Dalam suatu riwayat, Abu Ubaidah bin Jarrah ra pernah bertanya kepada Rasulullah, “Wahai Rasulullah saw., adakah orang yang lebih baik dari kami? (padahal) kami memeluk Islam dan berjihad bersama Engkau”.

Beliau saw. menjawab, “Ada, yaitu kaum yang akan datang setelah kalian, yang beriman kepadaku padahal mereka tidak melihatku”.[1]

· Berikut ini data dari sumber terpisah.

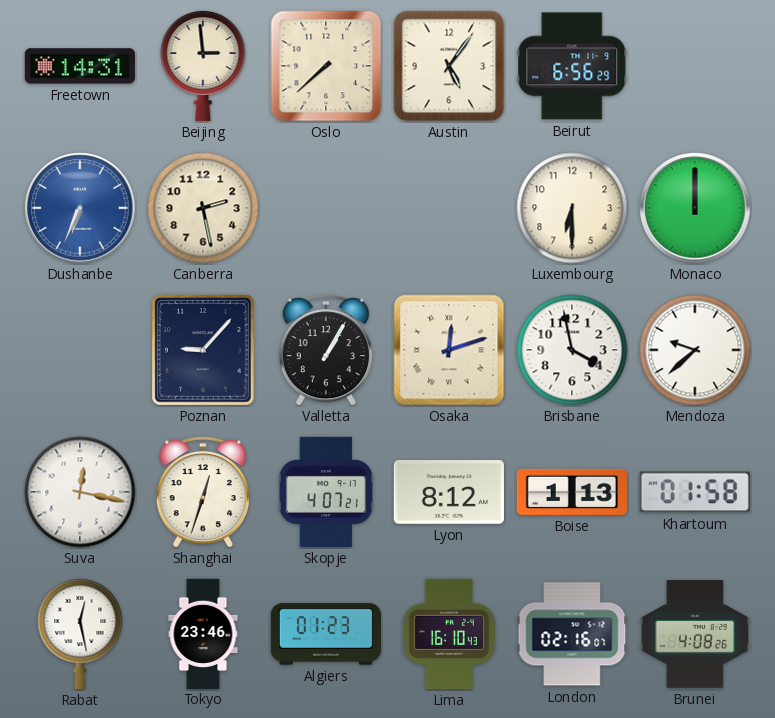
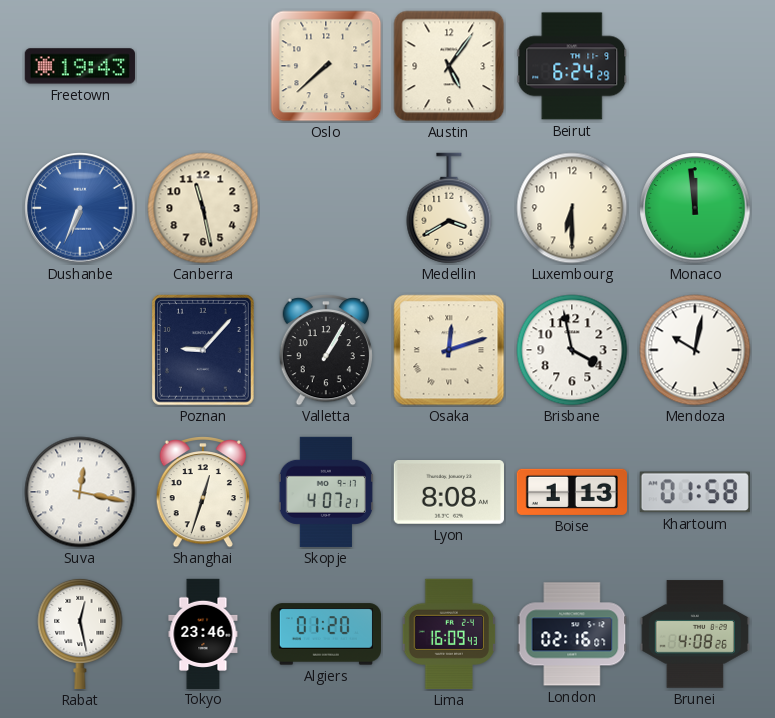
Freetown: 14:31 -> 19:43
Beijing: 2:59 -> none
Beirut: 6:56 -> 6:24
Canberra: 2:28 -> 11:28
Medellin: none -> 3:40
Monaco: 12:00 -> 11:59
Mendoza: 9:38 -> 10:02
Lyon: 8:12 -> 8:08
Algiers: 01:23 -> 01:20
Lima: 16:10 -> 16:09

Rasulullah mencintai umatnya yang mencintai beliau saw., walaupun belum bertemu namun banyak bershalawat. Beliau dalam kesempatan lain bersabda, “Demi Allah, salah seorang dari kalian tidak akan dianggap beriman hingga diriku lebih dia cintai dari pada orang tua, anaknya dan seluruh manusia.”[2]

Maka satu simpul terang bagi kita, bahwa seorang muslim haruslah menanam cinta dan rindu kepada Rasulullah saw. Bagaimana bentuk rindu itu? Kerinduan kepada yang dicintanya pastilah membuatnya terus mengingat kekasihnya. Dengan mengingat, pastilah menjadikannya terus menyebut namanya. Dengan mengingat dan rindu kepada Rasulullah saw., pasti akan membuatnya banyak bersholawat padanya. Dengan rasa cintanya, pasti membuat seseorang akan sukarela menjalankan segala yang diperintahkan kekasihnya.

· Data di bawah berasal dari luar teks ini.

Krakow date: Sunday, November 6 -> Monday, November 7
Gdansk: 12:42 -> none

Toh, Ibnu Mas’ud ra., seorang periwayat unggul, dalam hadits riwayatnya mengingatkan kita pada dawuh Rasulullah saw.: “Orang yang paling dekat denganku nanti pada hari kiamat, adalah mereka yang paling banyak membaca shalawat untukku” (HR. Turmudzi). Wallahu a’lam.

 

 

[1] (Hadits ini diriwayatkan oleh Imam Ahmad dalam Musnad Ahmad juz 4 hal 106 hadis no 17017. Hadits ini juga diriwayatkan oleh Ad Darimi dalam Sunan Ad Darimi juz 2 hal 398 hadis no 2744 dengan sanad yang shahih.)

[2] (HR. Al-Bukhari dalam Shahih-nya, lihat Fath al-Bari [I/58] no: 15, dan Muslim dalam Shahih-nya [I/67 no: 69])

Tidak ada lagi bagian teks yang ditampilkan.